One type of fuse which is commonly solderless because of its nature is a renewable cartridge fuse. Such a fuse has removable end caps so that a blown fuse wire can be replaced so the fuse can be re-used. Because of cost and size requirements of such a fuse, and the inherent necessity that the end caps and fuse wire be readily removable and hence free of solder connections, the design details of such a fuse for the most part are not applicable to the one fuse cartridge fuses of the present invention. An example of such a solderless renewable fuse is disclosed in U.S. Pat. No. 1,485,211 to Berger, granted Feb. 26, 1924. It discloses a solderless fuse which includes cylindrical end caps with tightly press against bent back ends of a fuse wire pressed by the skirt portion of the end caps into tapered recesses in the end portions of the fuse housing. The end wall of each end cap bears against the portion of the end of a fuse wire centered in the fuse housing which bends at right angles to the fuse axis as it leaves the housing passageway.

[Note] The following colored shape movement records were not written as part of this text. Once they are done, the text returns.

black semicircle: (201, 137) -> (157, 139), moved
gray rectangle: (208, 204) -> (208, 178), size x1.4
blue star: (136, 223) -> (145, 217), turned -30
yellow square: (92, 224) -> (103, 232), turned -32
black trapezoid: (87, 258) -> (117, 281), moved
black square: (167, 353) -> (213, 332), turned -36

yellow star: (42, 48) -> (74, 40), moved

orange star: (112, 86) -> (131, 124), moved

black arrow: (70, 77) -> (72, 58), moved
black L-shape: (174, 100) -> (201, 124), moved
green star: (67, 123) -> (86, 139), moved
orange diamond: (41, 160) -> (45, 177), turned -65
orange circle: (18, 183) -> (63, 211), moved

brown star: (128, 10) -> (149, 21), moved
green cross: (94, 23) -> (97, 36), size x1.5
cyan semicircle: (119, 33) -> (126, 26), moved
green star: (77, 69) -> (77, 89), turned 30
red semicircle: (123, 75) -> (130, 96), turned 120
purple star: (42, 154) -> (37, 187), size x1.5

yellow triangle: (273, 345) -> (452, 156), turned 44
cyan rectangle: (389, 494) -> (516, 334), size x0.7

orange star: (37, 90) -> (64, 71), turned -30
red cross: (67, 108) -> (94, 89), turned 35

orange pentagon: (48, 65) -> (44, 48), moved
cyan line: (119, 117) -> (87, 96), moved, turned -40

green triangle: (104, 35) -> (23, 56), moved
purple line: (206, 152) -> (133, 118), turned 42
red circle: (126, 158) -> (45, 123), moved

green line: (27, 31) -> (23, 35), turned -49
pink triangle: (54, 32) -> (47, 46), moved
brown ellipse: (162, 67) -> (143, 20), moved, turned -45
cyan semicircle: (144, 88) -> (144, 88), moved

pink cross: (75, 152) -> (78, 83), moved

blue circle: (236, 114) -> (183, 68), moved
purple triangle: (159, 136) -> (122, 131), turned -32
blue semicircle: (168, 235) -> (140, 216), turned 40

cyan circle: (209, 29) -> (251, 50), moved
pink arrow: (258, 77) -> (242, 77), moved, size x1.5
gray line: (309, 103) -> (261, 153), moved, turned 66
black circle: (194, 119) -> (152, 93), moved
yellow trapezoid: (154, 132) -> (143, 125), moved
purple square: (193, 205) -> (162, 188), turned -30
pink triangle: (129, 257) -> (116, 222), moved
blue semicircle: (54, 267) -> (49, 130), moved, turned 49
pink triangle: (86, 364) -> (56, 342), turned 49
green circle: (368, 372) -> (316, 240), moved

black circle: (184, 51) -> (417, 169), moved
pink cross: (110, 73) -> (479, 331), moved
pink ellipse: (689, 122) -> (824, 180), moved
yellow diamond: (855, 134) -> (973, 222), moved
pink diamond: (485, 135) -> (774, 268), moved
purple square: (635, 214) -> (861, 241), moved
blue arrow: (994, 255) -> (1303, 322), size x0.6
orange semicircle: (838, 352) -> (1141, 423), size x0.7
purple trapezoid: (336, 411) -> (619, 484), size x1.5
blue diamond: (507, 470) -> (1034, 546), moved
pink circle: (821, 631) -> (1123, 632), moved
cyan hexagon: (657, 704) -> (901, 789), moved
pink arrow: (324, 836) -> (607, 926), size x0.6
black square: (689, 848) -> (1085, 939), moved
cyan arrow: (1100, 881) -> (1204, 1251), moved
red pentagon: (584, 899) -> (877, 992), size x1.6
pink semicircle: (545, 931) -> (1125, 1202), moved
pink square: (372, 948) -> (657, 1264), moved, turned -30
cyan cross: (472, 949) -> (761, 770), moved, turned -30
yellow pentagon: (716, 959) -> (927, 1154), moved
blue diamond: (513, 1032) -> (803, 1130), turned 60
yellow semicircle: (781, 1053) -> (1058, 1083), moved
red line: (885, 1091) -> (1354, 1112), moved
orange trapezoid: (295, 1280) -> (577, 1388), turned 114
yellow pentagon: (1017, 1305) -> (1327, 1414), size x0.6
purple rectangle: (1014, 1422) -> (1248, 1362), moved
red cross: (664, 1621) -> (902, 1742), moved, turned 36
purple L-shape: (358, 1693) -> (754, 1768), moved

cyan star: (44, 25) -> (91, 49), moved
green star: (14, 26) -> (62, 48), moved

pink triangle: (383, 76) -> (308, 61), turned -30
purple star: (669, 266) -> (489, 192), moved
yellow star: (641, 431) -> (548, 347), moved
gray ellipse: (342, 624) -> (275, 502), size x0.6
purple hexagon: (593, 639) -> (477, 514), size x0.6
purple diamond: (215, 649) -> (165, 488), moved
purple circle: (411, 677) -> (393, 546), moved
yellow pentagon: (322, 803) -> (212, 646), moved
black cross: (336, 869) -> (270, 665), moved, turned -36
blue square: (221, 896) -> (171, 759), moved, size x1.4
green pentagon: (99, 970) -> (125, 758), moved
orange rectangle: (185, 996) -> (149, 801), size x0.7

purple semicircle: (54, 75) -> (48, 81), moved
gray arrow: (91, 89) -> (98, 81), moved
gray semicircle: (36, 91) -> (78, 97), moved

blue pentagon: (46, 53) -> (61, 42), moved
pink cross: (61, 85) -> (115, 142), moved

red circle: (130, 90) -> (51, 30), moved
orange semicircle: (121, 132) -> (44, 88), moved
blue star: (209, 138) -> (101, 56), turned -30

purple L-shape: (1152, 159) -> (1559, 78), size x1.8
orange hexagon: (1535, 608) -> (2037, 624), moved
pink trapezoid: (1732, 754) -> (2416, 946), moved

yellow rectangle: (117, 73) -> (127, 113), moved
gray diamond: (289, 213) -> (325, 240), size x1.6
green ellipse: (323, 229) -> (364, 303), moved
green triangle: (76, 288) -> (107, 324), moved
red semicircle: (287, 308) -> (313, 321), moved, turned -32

As will appear, the present invention utilizes a technique of assembly which heretofore was believed to be an assembly method which would in most cases break the fuse wire. Especially in miniature fuses which use very fine filament wire, an interference fit between the end cap flanges and the housing in the presence or absence of the fuse wire was not considered feasible, since the assembly of the end caps over the housing would be expected to stretch and break the fuse wire. This problem was of concern to the patentee of U.S. Pat. No. 4,920,327.
To avoid this problem, in the fuse disclosed in this patent recesses were placed in the housing periphery at the ends thereof into which the bent back ends of the fuse wire extended, so that the base portions of these bent back portions of the fuse wire would not be engaged and thereby stretched as the end caps of the housing are pushed over the housing ends. This fuse, however, utilized solder in the end caps. For this reason and the presence of the recesses the cost of the fuse is significantly greater for a given fuse size and interruption capacity than fuses made in accordance with the various forms of the present invention.